Congressman Coffman Introduces Federal Version of CO’s First Time Homebuyer Bill
CAR’s First-time Homebuyer Savings Act Tax Deduction, recently signed into law by Governor Hickenlooper on June 10th, is garnering nationwide attention as Congressman Coffman introduced a federal version of this bill on Friday.
CAR championed legislation creates first-time homebuyer savings accounts which allows a tax deduction for account holders on the interest earned on these accounts. A First-time Homebuyer Savings Account (FHSA) allows any Coloradan to set aside up to $50,000 toward the costs of purchasing a new home. The earnings on those funds— interest and capital gains — are free from Colorado state taxes forever.

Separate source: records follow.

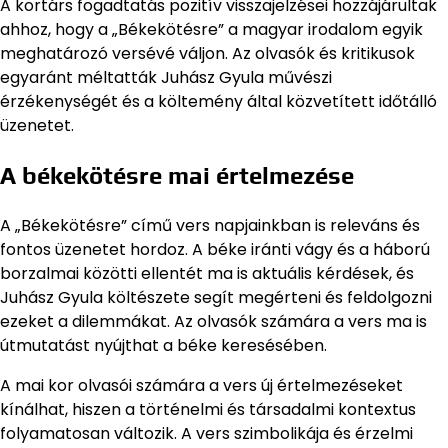
A kortárs fogadtatás pozitív visszajelzései hozzájárultak
ahhoz, hogy a „Békekötésre” a magyar irodalom egyik
meghatározó versévé váljon. Az olvasók és kritikusok
egyaránt méltatták Juhász Gyula művészi
érzékenységét és a költemény által közvetített időtálló
üzenetet.
A békekötésre mai értelmezése
A „Békekötésre” című vers napjainkban is releváns és
fontos üzenetet hordoz. A béke iránti vágy és a háború
borzalmai közötti ellentét ma is aktuális kérdések, és
Juhász Gyula költészete segít megérteni és feldolgozni
ezeket a dilemmákat. Az olvasók számára a vers ma is
útmutatást nyújthat a béke keresésében.
A mai kor olvasói számára a vers új értelmezéseket
kínálhat, hiszen a történelmi és társadalmi kontextus
folyamatosan változik. A vers szimbolikája és érzelmi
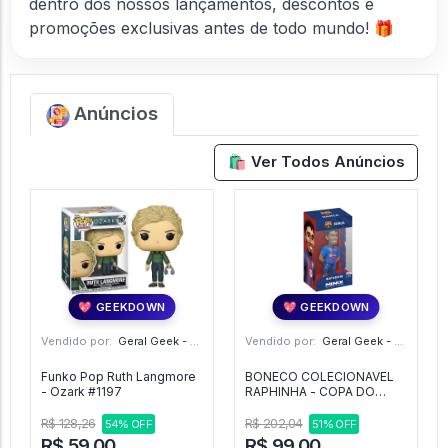
dentro dos nossos lançamentos, descontos e
promoções exclusivas antes de todo mundo! 🎁
Anúncios
🛍️ Ver Todos Anúncios
💖 GEEKDOWN
💖 GEEKDOWN
Vendido por:
Geral Geek - SP
Vendido por:
Geral Geek - SP
Funko Pop Ruth Langmore
BONECO COLECIONAVEL
- Ozark #1197
RAPHINHA - COPA DO
MUNDO 2026 - MINIX -
BARCELONA -
R$ 128,26
R$ 202,04
54% OFF
51% OFF
R$ 59,00
R$ 99,00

In reaction to the news that this same legislation would be presented on a national level, 2016 Colorado Association of REALTORS® Chairman Alan Lovitt said “home affordability in Colorado and many other states has been declining recently as real estate prices rise at a faster rate than income. We believe that savings accounts that help buyers put money away for a down payment, closing costs and other expenses associated with buying your first home are a great step toward solving this problem.”
Mr. Lovitt further stated, “despite all of the positive conditions and elements of homeownership across the country, affordability for first time homeowners continues to be a significant barrier for too many states’ residents. This bill would help provide a very important financial savings resource for many people to achieve their dream of homeownership. We applaud and support Congressman Coffman’s efforts to address this vital issue.”
In a letter to Congressman Coffman, the National Association of REALTORS® weighed in with their support for the federal legislation, stating: “On behalf of the over 1.1 million members of the National Association of REALTORS®, I applaud your efforts to develop and introduce legislation that would establish First-Time Homebuyer Accounts. NAR believes that, if enacted, these accounts could provide a significant vehicle to assist those who very much would like to join the ranks of homeowners but who have been unable to save enough for the all-important down payment.”
FHSAs are a great way for future homeowners to start saving early for the costs of buying a home. These accounts will be simple and easy to set up. Not only can you open a new one, you can also transfer money from one existing savings account to a FHSA. To create an FHSA, a consumer simply includes a form (promulgated by the Department of Revenue) when they file their state taxes designating the qualified beneficiary. A qualified beneficiary can be a child or grandchild, or the account holder may designate himself or herself as the qualified beneficiary.